**Work order:**
A verbatim reproduction of every entry is the expected answer.

**Given records:**
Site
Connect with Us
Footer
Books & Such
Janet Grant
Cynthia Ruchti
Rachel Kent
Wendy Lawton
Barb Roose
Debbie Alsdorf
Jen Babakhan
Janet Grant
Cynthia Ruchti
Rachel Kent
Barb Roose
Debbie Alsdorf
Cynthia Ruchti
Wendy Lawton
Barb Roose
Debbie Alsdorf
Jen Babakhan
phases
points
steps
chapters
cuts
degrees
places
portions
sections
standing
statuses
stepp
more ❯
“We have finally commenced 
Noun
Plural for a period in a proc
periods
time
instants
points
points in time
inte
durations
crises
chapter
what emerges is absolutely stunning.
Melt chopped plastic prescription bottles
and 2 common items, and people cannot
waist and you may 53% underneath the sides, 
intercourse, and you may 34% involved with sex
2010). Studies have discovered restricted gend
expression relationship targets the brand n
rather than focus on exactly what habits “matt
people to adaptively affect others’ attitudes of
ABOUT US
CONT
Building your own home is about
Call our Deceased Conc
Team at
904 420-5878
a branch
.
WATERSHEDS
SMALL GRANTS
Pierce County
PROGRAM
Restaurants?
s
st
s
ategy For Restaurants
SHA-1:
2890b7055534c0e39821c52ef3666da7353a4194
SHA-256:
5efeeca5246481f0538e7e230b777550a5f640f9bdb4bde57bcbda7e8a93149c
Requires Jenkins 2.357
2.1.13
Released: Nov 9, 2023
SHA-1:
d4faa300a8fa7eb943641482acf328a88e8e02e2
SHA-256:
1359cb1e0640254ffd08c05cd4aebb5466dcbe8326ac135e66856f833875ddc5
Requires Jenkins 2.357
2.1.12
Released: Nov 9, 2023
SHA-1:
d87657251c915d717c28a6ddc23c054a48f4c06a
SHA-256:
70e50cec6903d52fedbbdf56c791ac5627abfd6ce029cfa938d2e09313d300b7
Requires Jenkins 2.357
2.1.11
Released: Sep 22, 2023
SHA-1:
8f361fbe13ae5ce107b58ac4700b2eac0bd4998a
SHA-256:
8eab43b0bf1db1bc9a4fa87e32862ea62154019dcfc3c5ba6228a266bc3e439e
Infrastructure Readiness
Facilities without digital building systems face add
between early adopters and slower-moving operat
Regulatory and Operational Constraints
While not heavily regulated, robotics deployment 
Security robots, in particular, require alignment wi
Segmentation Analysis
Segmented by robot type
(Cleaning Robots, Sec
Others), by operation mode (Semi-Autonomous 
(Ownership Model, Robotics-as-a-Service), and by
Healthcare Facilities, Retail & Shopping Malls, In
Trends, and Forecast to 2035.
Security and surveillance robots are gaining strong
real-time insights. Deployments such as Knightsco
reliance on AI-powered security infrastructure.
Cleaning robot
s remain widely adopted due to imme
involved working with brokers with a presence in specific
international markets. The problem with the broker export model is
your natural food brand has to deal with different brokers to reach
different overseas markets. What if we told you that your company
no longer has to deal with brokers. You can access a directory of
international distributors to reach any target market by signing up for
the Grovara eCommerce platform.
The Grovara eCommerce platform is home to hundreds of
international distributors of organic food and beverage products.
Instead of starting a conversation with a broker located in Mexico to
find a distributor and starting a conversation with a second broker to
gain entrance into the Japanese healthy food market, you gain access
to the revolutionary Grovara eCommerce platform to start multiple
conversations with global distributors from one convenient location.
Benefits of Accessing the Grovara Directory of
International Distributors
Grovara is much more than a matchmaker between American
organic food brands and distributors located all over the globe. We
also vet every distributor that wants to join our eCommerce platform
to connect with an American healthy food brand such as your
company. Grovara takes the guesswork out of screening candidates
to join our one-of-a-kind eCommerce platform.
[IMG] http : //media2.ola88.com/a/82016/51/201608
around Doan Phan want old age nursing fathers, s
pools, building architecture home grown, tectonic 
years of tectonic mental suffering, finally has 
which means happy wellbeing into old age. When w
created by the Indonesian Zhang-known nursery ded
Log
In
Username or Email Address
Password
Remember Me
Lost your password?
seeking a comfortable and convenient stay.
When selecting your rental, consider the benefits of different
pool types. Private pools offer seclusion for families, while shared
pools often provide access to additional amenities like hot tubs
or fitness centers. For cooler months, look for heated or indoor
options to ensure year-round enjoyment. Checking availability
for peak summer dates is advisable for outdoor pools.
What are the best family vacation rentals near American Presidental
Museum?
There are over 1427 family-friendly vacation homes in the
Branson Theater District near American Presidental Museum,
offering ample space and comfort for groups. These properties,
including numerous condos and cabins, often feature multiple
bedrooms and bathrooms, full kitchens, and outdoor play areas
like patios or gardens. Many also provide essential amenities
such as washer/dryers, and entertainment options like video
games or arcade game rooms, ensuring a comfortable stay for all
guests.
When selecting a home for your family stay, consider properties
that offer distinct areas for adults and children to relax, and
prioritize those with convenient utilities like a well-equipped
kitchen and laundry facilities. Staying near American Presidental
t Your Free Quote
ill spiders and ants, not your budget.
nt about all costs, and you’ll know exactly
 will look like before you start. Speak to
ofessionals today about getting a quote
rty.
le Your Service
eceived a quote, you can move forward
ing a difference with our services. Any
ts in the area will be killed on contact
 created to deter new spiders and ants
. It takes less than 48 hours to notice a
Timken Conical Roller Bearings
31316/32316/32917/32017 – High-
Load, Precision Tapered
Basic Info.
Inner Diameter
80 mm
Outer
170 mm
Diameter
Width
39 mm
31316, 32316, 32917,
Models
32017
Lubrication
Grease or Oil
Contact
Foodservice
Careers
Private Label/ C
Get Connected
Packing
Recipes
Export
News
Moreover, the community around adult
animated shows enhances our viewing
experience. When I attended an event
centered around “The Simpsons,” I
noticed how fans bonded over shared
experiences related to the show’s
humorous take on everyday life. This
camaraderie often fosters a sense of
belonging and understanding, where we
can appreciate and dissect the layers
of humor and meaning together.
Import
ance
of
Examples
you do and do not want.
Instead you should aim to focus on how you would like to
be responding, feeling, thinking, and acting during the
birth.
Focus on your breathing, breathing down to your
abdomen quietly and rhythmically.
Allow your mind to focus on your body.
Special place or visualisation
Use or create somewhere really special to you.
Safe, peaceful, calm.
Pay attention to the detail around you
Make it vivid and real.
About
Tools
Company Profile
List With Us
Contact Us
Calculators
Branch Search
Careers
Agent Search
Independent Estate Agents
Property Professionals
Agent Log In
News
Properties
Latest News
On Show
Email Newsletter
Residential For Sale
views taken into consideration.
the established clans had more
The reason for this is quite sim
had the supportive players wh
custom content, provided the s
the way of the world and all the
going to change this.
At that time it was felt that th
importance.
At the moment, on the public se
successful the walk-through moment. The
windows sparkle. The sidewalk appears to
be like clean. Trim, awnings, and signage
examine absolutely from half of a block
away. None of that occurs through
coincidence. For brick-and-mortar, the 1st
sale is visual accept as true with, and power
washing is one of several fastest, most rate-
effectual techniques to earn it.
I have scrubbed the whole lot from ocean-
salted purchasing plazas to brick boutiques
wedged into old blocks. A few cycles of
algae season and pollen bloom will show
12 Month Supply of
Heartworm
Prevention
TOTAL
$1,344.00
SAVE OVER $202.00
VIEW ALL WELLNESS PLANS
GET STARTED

**Response area:**
Site
Connect with Us
Footer
Books & Such
Janet Grant
Cynthia Ruchti
Rachel Kent
Wendy Lawton
Barb Roose
Debbie Alsdorf
Jen Babakhan
Janet Grant
Cynthia Ruchti
Rachel Kent
Barb Roose
Debbie Alsdorf
Cynthia Ruchti
Wendy Lawton
Barb Roose
Debbie Alsdorf
Jen Babakhan
phases
points
steps
chapters
cuts
degrees
places
portions
sections
standing
statuses
stepp
more ❯
“We have finally commenced 
Noun
Plural for a period in a proc
periods
time
instants
points
points in time
inte
durations
crises
chapter
what emerges is absolutely stunning.
Melt chopped plastic prescription bottles
and 2 common items, and people cannot
waist and you may 53% underneath the sides, 
intercourse, and you may 34% involved with sex
2010). Studies have discovered restricted gend
expression relationship targets the brand n
rather than focus on exactly what habits “matt
people to adaptively affect others’ attitudes of
ABOUT US
CONT
Building your own home is about
Call our Deceased Conc
Team at
904 420-5878
a branch
.
WATERSHEDS
SMALL GRANTS
Pierce County
PROGRAM
Restaurants?
s
st
s
ategy For Restaurants
SHA-1:
2890b7055534c0e39821c52ef3666da7353a4194
SHA-256:
5efeeca5246481f0538e7e230b777550a5f640f9bdb4bde57bcbda7e8a93149c
Requires Jenkins 2.357
2.1.13
Released: Nov 9, 2023
SHA-1:
d4faa300a8fa7eb943641482acf328a88e8e02e2
SHA-256:
1359cb1e0640254ffd08c05cd4aebb5466dcbe8326ac135e66856f833875ddc5
Requires Jenkins 2.357
2.1.12
Released: Nov 9, 2023
SHA-1:
d87657251c915d717c28a6ddc23c054a48f4c06a
SHA-256:
70e50cec6903d52fedbbdf56c791ac5627abfd6ce029cfa938d2e09313d300b7
Requires Jenkins 2.357
2.1.11
Released: Sep 22, 2023
SHA-1:
8f361fbe13ae5ce107b58ac4700b2eac0bd4998a
SHA-256:
8eab43b0bf1db1bc9a4fa87e32862ea62154019dcfc3c5ba6228a266bc3e439e
Infrastructure Readiness
Facilities without digital building systems face add
between early adopters and slower-moving operat
Regulatory and Operational Constraints
While not heavily regulated, robotics deployment 
Security robots, in particular, require alignment wi
Segmentation Analysis
Segmented by robot type
(Cleaning Robots, Sec
Others), by operation mode (Semi-Autonomous 
(Ownership Model, Robotics-as-a-Service), and by
Healthcare Facilities, Retail & Shopping Malls, In
Trends, and Forecast to 2035.
Security and surveillance robots are gaining strong
real-time insights. Deployments such as Knightsco
reliance on AI-powered security infrastructure.
Cleaning robot
s remain widely adopted due to imme
involved working with brokers with a presence in specific
international markets. The problem with the broker export model is
your natural food brand has to deal with different brokers to reach
different overseas markets. What if we told you that your company
no longer has to deal with brokers. You can access a directory of
international distributors to reach any target market by signing up for
the Grovara eCommerce platform.
The Grovara eCommerce platform is home to hundreds of
international distributors of organic food and beverage products.
Instead of starting a conversation with a broker located in Mexico to
find a distributor and starting a conversation with a second broker to
gain entrance into the Japanese healthy food market, you gain access
to the revolutionary Grovara eCommerce platform to start multiple
conversations with global distributors from one convenient location.
Benefits of Accessing the Grovara Directory of
International Distributors
Grovara is much more than a matchmaker between American
organic food brands and distributors located all over the globe. We
also vet every distributor that wants to join our eCommerce platform
to connect with an American healthy food brand such as your
company. Grovara takes the guesswork out of screening candidates
to join our one-of-a-kind eCommerce platform.
[IMG] http : //media2.ola88.com/a/82016/51/201608
around Doan Phan want old age nursing fathers, s
pools, building architecture home grown, tectonic 
years of tectonic mental suffering, finally has 
which means happy wellbeing into old age. When w
created by the Indonesian Zhang-known nursery ded
Log
In
Username or Email Address
Password
Remember Me
Lost your password?
seeking a comfortable and convenient stay.
When selecting your rental, consider the benefits of different
pool types. Private pools offer seclusion for families, while shared
pools often provide access to additional amenities like hot tubs
or fitness centers. For cooler months, look for heated or indoor
options to ensure year-round enjoyment. Checking availability
for peak summer dates is advisable for outdoor pools.
What are the best family vacation rentals near American Presidental
Museum?
There are over 1427 family-friendly vacation homes in the
Branson Theater District near American Presidental Museum,
offering ample space and comfort for groups. These properties,
including numerous condos and cabins, often feature multiple
bedrooms and bathrooms, full kitchens, and outdoor play areas
like patios or gardens. Many also provide essential amenities
such as washer/dryers, and entertainment options like video
games or arcade game rooms, ensuring a comfortable stay for all
guests.
When selecting a home for your family stay, consider properties
that offer distinct areas for adults and children to relax, and
prioritize those with convenient utilities like a well-equipped
kitchen and laundry facilities. Staying near American Presidental
t Your Free Quote
ill spiders and ants, not your budget.
nt about all costs, and you’ll know exactly
 will look like before you start. Speak to
ofessionals today about getting a quote
rty.
le Your Service
eceived a quote, you can move forward
ing a difference with our services. Any
ts in the area will be killed on contact
 created to deter new spiders and ants
. It takes less than 48 hours to notice a
Timken Conical Roller Bearings
31316/32316/32917/32017 – High-
Load, Precision Tapered
Basic Info.
Inner Diameter
80 mm
Outer
170 mm
Diameter
Width
39 mm
31316, 32316, 32917,
Models
32017
Lubrication
Grease or Oil
Contact
Foodservice
Careers
Private Label/ C
Get Connected
Packing
Recipes
Export
News
Moreover, the community around adult
animated shows enhances our viewing
experience. When I attended an event
centered around “The Simpsons,” I
noticed how fans bonded over shared
experiences related to the show’s
humorous take on everyday life. This
camaraderie often fosters a sense of
belonging and understanding, where we
can appreciate and dissect the layers
of humor and meaning together.
Import
ance
of
Examples
you do and do not want.
Instead you should aim to focus on how you would like to
be responding, feeling, thinking, and acting during the
birth.
Focus on your breathing, breathing down to your
abdomen quietly and rhythmically.
Allow your mind to focus on your body.
Special place or visualisation
Use or create somewhere really special to you.
Safe, peaceful, calm.
Pay attention to the detail around you
Make it vivid and real.
About
Tools
Company Profile
List With Us
Contact Us
Calculators
Branch Search
Careers
Agent Search
Independent Estate Agents
Property Professionals
Agent Log In
News
Properties
Latest News
On Show
Email Newsletter
Residential For Sale
views taken into consideration.
the established clans had more
The reason for this is quite sim
had the supportive players wh
custom content, provided the s
the way of the world and all the
going to change this.
At that time it was felt that th
importance.
At the moment, on the public se
successful the walk-through moment. The
windows sparkle. The sidewalk appears to
be like clean. Trim, awnings, and signage
examine absolutely from half of a block
away. None of that occurs through
coincidence. For brick-and-mortar, the 1st
sale is visual accept as true with, and power
washing is one of several fastest, most rate-
effectual techniques to earn it.
I have scrubbed the whole lot from ocean-
salted purchasing plazas to brick boutiques
wedged into old blocks. A few cycles of
algae season and pollen bloom will show
12 Month Supply of
Heartworm
Prevention
TOTAL
$1,344.00
SAVE OVER $202.00
VIEW ALL WELLNESS PLANS
GET STARTED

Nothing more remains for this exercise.